Apache Airflow is a workflow management platform used to author workflows as Directed Acyclic Graphs (DAGs). This makes it easier to build data pipelines, monitor them, and perform ETL operations. A simple machine learning task may involve complex data pipelines. Triggering and monitoring these pipelines manually may cause unnecessary overhead and errors.
Qubole offers Airflow running on top of the Anaconda environment to make running machine learning pipelines and data science tasks seamless. Anaconda is an open source Python distribution for data science, machine learning, and large-scale data processing tasks with over 1,400 packages. This gives users the ease of running huge data pipelines along with better package support for their tasks. Qubole also offers Package Management, which allows users to install various Anaconda packages on their clusters directly from the UI without restarting the clusters.
Running Airflow on the Anaconda environment provides users with the simplicity of running machine learning and data science tasks by building complex data pipelines. It also gives them the flexibility to install various packages optimized for data science tasks available within the Anaconda environment on the go with the help of Qubole’s package management feature.

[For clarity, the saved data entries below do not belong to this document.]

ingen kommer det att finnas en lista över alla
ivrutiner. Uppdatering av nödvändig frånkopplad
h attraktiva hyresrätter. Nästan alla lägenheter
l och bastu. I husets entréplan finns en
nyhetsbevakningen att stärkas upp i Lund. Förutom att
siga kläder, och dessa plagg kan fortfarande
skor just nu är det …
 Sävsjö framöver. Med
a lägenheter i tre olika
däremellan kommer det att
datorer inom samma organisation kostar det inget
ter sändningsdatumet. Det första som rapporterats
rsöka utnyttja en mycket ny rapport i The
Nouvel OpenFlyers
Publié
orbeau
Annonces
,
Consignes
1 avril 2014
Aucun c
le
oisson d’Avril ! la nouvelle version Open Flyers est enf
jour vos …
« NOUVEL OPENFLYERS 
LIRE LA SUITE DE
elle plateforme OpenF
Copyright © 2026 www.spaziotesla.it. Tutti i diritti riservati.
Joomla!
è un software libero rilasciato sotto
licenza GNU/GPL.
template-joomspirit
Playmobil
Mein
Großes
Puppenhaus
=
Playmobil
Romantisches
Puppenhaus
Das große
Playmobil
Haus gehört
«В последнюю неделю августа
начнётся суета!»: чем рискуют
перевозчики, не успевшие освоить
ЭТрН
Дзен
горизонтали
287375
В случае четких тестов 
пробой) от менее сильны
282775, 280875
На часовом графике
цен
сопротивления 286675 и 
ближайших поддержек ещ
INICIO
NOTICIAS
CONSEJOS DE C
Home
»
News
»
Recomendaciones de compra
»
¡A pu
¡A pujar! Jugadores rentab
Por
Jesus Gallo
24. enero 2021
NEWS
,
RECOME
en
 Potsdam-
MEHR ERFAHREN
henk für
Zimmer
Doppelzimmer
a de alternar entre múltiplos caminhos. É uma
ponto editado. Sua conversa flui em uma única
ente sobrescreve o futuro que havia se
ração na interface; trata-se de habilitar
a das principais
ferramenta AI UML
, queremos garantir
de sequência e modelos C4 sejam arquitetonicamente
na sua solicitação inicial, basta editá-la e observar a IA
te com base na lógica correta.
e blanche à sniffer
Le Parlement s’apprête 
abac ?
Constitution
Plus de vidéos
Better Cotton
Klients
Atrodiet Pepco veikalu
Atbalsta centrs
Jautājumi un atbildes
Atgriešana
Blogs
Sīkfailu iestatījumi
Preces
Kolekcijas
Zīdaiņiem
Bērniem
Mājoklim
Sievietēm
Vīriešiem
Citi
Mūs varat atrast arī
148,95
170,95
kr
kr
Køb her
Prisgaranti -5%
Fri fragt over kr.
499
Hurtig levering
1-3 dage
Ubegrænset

How to Run Airflow on Anaconda with Qubole
Step 1: Creating a cluster
- From the cluster page, select the Airflow cluster with the Python version set to 3.5. This will automatically attach this cluster to an Anaconda environment.

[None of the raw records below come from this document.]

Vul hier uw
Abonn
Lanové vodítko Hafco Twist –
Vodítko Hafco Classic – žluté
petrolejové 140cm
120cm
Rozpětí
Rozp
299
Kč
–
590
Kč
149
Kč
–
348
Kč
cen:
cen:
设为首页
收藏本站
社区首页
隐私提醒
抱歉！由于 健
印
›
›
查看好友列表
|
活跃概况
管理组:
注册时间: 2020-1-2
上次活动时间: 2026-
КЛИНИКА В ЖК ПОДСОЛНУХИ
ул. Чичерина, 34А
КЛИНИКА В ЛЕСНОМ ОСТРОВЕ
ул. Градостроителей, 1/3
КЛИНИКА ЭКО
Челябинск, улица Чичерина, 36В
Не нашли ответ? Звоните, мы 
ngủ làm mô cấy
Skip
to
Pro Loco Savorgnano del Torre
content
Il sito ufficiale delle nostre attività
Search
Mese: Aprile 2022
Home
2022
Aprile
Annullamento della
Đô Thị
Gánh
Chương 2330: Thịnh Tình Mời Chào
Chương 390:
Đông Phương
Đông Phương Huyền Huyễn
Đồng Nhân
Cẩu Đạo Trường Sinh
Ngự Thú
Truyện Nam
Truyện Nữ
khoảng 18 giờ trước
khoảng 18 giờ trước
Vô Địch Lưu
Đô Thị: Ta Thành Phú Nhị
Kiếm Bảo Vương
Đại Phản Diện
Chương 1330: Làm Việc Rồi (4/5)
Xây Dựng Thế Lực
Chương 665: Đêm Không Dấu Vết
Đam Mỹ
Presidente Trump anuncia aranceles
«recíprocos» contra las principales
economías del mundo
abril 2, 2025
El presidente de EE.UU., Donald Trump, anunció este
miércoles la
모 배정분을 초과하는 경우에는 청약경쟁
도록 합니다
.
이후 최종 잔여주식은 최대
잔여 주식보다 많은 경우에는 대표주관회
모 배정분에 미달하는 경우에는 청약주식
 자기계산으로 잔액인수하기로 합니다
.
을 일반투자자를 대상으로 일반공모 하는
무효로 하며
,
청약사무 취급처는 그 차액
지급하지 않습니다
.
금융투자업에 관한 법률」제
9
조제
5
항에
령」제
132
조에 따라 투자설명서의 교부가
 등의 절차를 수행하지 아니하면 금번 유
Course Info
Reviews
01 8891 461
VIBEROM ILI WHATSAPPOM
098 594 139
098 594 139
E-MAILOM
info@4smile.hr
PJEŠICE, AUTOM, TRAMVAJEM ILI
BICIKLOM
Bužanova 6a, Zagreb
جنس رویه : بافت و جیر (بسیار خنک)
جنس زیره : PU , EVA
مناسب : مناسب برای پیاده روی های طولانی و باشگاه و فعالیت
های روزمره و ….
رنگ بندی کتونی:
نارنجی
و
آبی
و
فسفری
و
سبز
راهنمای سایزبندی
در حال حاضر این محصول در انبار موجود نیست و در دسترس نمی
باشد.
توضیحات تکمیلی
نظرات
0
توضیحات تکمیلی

- A new Airflow cluster will be created and can then be used.
Step 2: Adding packages
- Various Python packages can be installed on the cluster from the Qubole Environments page without restarting the cluster. Just open the page and select your cluster.

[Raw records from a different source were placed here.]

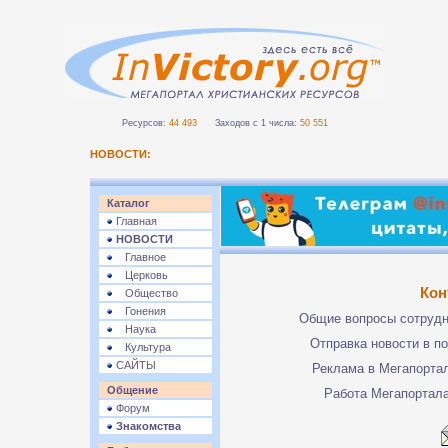
Ресурсов:
44 493
Заходов с 1 числа:
50 551
НОВОСТИ:
Каталог
Главная
НОВОСТИ
Главное
Церковь
Кон
Общество
Гонения
Общие вопросы сотруд
Наука
Отправка новости в п
Культура
САЙТЫ
Реклама в Мегапорта
Общение
Работа Мегапортал
Форум
Знакомства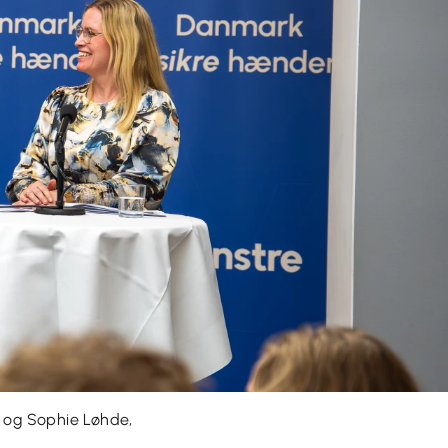
, og Sophie Løhde,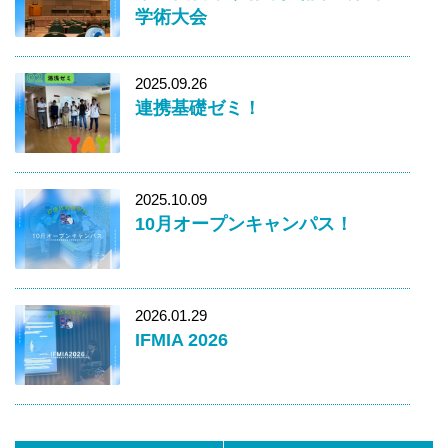
学術大会
2025.09.26
連携基礎ゼミ！
2025.10.09
10月オープンキャンパス！
2026.01.29
IFMIA 2026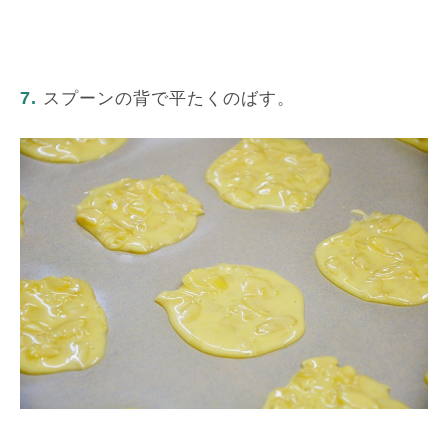
7.
スプーンの背で平たくのばす。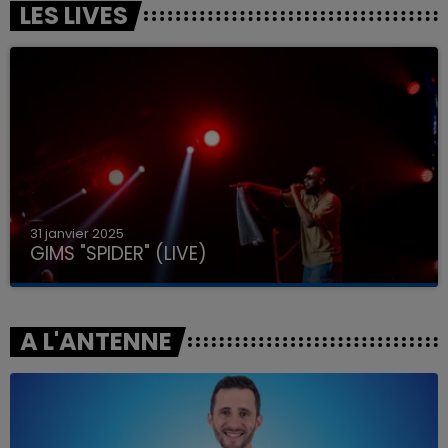
LES LIVES
31 janvier 2025
GIMS "SPIDER" (LIVE)
A L'ANTENNE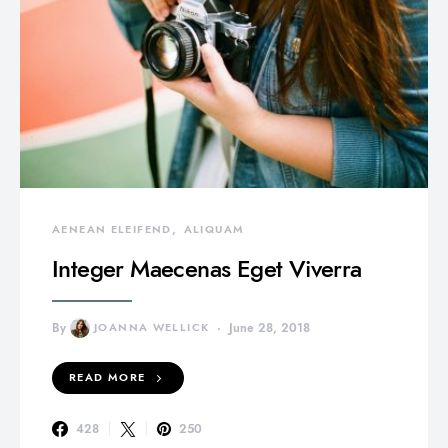
AENEAN ELEIFEND
ALIQUAM
Integer Maecenas Eget Viverra
By
JOANNA WELLICK
June 28, 2018
READ MORE
428
250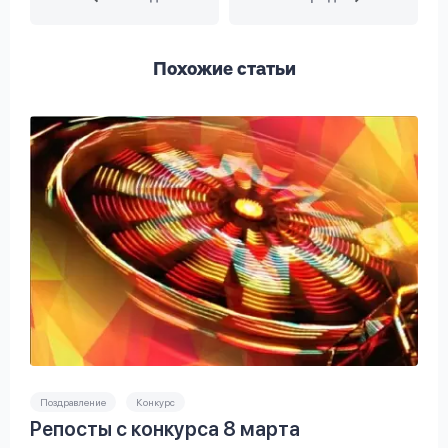
Похожие статьи
Поздравление
Конкурс
Репосты с конкурса 8 марта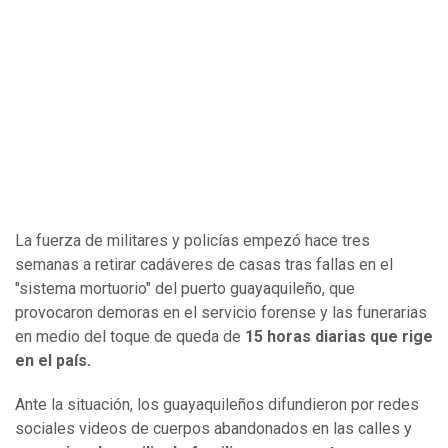
La fuerza de militares y policías empezó hace tres
semanas a retirar cadáveres de casas tras fallas en el
"sistema mortuorio" del puerto guayaquileño, que
provocaron demoras en el servicio forense y las funerarias
en medio del toque de queda de
15 horas diarias que rige
en el país.
Ante la situación, los guayaquileños difundieron por redes
sociales videos de cuerpos abandonados en las calles y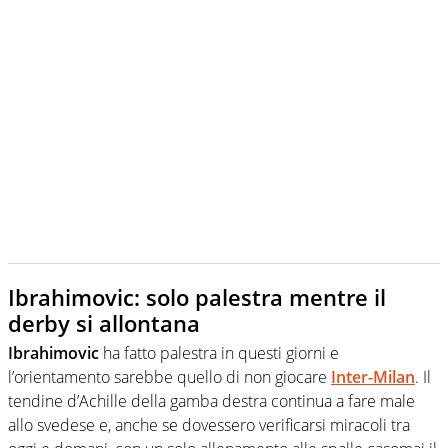
Ibrahimovic: solo palestra mentre il
derby si allontana
Ibrahimovic
ha fatto palestra in questi giorni e
l’orientamento sarebbe quello di non giocare
Inter-Milan
. Il
tendine d’Achille della gamba destra continua a fare male
allo svedese e, anche se dovessero verificarsi miracoli tra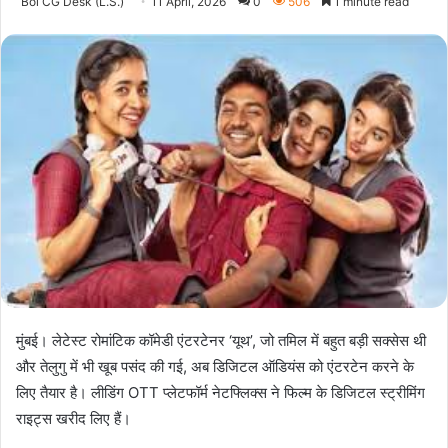
Bol CG Desk (L.S.)
11 April, 2026
0
506
1 minute read
मुंबई। लेटेस्ट रोमांटिक कॉमेडी एंटरटेनर ‘यूथ’, जो तमिल में बहुत बड़ी सक्सेस थी
और तेलुगु में भी खूब पसंद की गई, अब डिजिटल ऑडियंस को एंटरटेन करने के
लिए तैयार है। लीडिंग OTT प्लेटफॉर्म नेटफ्लिक्स ने फिल्म के डिजिटल स्ट्रीमिंग
राइट्स खरीद लिए हैं।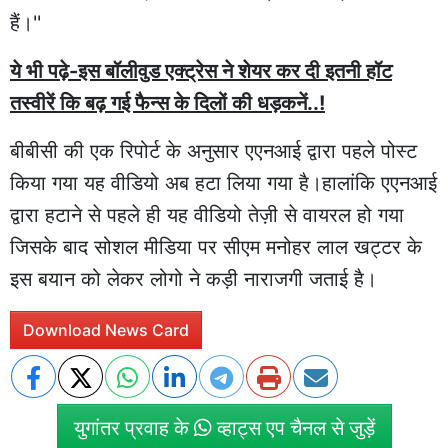
हैं।''
ये भी पढ़े-इस बॉलीवुड एक्ट्रेस ने शेयर कर दी इतनी हॉट
तस्वीरें कि बढ़ गई फैन्स के दिलों की धड़कनें..!
बीबीसी की एक रिपोर्ट के अनुसार एएनआई द्वारा पहले पोस्ट
किया गया यह वीडियो अब हटा लिया गया है।हालांकि एएनआई
द्वारा हटाने से पहले ही यह वीडियो तेज़ी से वायरल हो गया
जिसके बाद सोशल मीडिया पर सीएम मनोहर लाल खट्टर के
इस बयान को लेकर लोगो ने कड़ी नाराजगी जताई है।
Download News Card
युगांतर प्रवाह के
व्हाट्स एप चैनल से जुड़ें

- Add the package you require. The selected package will be installed in the Anaconda environment.
Step 3: Running shell commands on the cluster
- Qubole provides the flexibility of performing various shell commands directly from the Analyze page.
With the steps shown above, we have demonstrated how you can simplify the building of your data pipelines with the help of Qubole. Now you can build, train, and deploy various machine learning/ data science pipelines effortlessly right on top of the Anaconda environment with the support of package management.